In particolare il ferro della Val di Pejo, cavato in diversi luoghi del territorio di Comasine, sulla destra orografica del Noce e specialmente a quote piuttosto alte, tra i 1350 e i 1550 metri della zona di Santa Lucia e del costone di Stavion, fino ai circa 2500 metri della cima del monte Boai. L’attività estrattiva era forse attiva già in epoca protostorica: tuttavia, è solo con il medioevo che alcune evidenze dendrocronologiche attestano un’attività fin dal IX secolo, mentre quelle documentali ci portano al XIII secolo.
Il periodo d’oro dell’industria ferriera di Peio si ebbe con il Trecento, quando furono le famiglie della nobiltà anaune a esercitare l’egemonia, poi allargata ai Caldes, ai Federici, infine ai Thun, monopolisti di questa industria nel corso del Cinquecento. Il business minerario favorì fin dal medioevo una intensissima immigrazione lombarda, fatta di minatori e maestri nell’uso del forno fusorio. Il celebre medico e geografo Pietro Andrea Mattioli, nel descrivere nel 1527 circa cartograficamente la Val di Peio, proprio in corrispondenza di Comasine pose la nota: “Qui si cava di ferro”.
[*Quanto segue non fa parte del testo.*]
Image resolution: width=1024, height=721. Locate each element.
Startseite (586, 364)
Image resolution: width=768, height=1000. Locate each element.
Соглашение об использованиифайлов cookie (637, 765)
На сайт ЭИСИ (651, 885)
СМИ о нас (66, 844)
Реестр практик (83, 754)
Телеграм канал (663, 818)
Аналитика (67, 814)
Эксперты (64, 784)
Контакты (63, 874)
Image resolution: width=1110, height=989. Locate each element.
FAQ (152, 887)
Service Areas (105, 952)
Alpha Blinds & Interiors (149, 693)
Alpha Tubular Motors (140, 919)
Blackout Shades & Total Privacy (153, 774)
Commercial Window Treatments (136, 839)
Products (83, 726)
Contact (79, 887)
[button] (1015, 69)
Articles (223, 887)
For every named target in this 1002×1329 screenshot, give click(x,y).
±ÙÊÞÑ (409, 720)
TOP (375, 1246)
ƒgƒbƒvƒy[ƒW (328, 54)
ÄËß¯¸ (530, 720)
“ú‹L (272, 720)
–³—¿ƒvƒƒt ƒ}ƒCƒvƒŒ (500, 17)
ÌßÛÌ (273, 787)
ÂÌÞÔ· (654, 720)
All’attività mineraria si collegava quella, intensissima, di disboscamento allo scopo di produrre carbone di legna, il combustibile degli altoforni: un quadro che ci fa immaginare un Val di Sole ben diversa da quella che vediamo oggi. Di quell’antica grandezza rimangono alcuni tratti di galleria, difficilmente agibili, la splendida chiesa di Santa Lucia, patrona dei minatori, racconti e leggende popolari.